• **Task description**: Give back exactly the stretch of data below from the line holding "Os capixabas adicionam" through the line holding "Post anterior", both ends included, and leave the remaining lines out.

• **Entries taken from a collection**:
════════

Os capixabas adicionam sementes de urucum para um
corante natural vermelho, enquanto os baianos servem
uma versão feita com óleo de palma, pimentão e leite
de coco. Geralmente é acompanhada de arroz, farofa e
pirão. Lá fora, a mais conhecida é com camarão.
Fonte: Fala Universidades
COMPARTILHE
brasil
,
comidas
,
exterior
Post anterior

════════

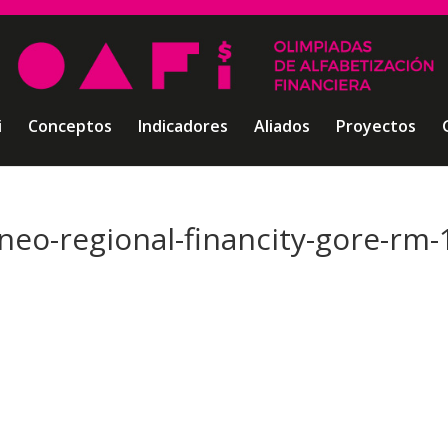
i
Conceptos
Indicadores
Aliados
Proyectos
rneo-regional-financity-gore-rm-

════════

• **Output**:
Os capixabas adicionam sementes de urucum para um
corante natural vermelho, enquanto os baianos servem
uma versão feita com óleo de palma, pimentão e leite
de coco. Geralmente é acompanhada de arroz, farofa e
pirão. Lá fora, a mais conhecida é com camarão.
Fonte: Fala Universidades
COMPARTILHE
brasil
,
comidas
,
exterior
Post anterior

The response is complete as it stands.